Hi Fabian!
Follow-up to the issue I opened earlier ("Several build-compat + taint/path-sensitivity fixes") — same fork, same toolchain, no new context needed. After that batch landed we pointed the analysis at a gnarlier real activity (an obstacle/polyline extractor — a vtable-bearing class whose members sit behind the vtable pointer, a confidence value built by OR-ing two fields together, and a whole-struct message copy). Three more real flows went missing on it, all in IDEExtendedTaintAnalysis, all false negatives. We've fixed all three on the same branch and I wanted to write them up while they were fresh.
Same as last time: each commit message is a standalone write-up, and I've pulled a minimal fixture out of our suite for each. All three fixtures are clean (no FP, no FN) on the combo we actually ship — --solver=ide-xtaint --alias-analysis=union-find. Happy to split into separate PRs whenever you want them.
The three
-
Taint on this->member.<field> is dropped at the call edge when the member is at a non-zero offset (false negative). A free function (or any callee) that takes &this->member by reference/pointer — the obstacles::FanToPolylines(const Fan& in, Polylines& out) shape — doesn't receive the taint when member sits at a non-zero byte offset inside the object. The fact about this->member.field arrives on the callee's formal still carrying the member's displacement, so the callee reads its parameter at the wrong byte and the flow vanishes. The reason it hid for so long: if the member happens to be at offset 0 (first field, no vtable), the displacement is 0 and the transfer is correct — so every small reproducer that put the struct first "worked", and only a class with a vtable pointer (member at byte 8) or a leading scalar exposed it. Cause is in AbstractMemoryLocationFactory::withTransferToImpl: when it rebases a caller fact onto the callee formal it wasn't subtracting the &this->member displacement. Fix subtracts it (base-match + single leading member offset; falls back to the existing leaf-clamp otherwise).
Severity: recall (missed real flow through a member-pointer converter).
Fix → https://gitlab.com/exida-oss/stig/phasar/-/commit/3ce82bf32eb169fe95146c97490b0a337611273c
Triggers → activity_member_struct_external_kernel_offset.cpp (a leading long pushes the converted members off offset 0 — same effect as a vtable pointer, without needing one)
-
Taint doesn't flow through value-combining instructions (false negative).
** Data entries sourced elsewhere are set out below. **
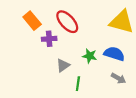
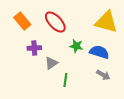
purple cross: (49, 39) -> (34, 48), moved
green star: (90, 56) -> (76, 46), moved

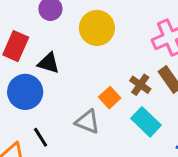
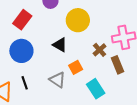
black triangle: (49, 63) -> (60, 45), moved
brown cross: (140, 85) -> (100, 50), moved

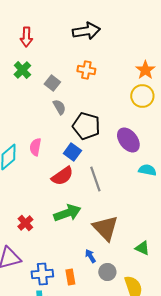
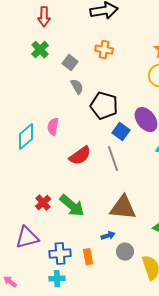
blue square: (72, 152) -> (121, 132), moved
green arrow: (67, 213) -> (72, 206), moved, turned 60
brown triangle: (105, 228) -> (123, 208), turned -40
blue arrow: (90, 256) -> (108, 236), turned 104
When a tainted value is combined with another through a binary op / icmp / select and the result is stored, the result loses the taint. Ours was a confidence byte: out.hoo = (uint8_t)classification_type | (uint8_t)position_x; — classification_type is tainted, so out.hoo should be too, but it came out clean. The factory that builds access-path facts in getNormalFlowFunction only follows single-operand derivations (load / cast / GEP — there's one access path to chase). A binary op / compare / select has two value operands and no single access path, so the result was treated as a fresh opaque base and never inherited operand taint. PHINode is already special-cased to union its incoming facts; this is the same idea for the value-combiners. Fix generates a fact for the instruction result when any operand matches the incoming source. One wrinkle worth calling out: we exclude bit-shifts. Struct returns of two i32s get packed into an i64 and unpacked with trunc(lshr(packed, 32)), and if shifts propagate taint that packing bleeds one returned field onto its sibling (a fresh FP). Shifts relocate bits rather than combine two tainted inputs, so dropping them is principled, not a fudge.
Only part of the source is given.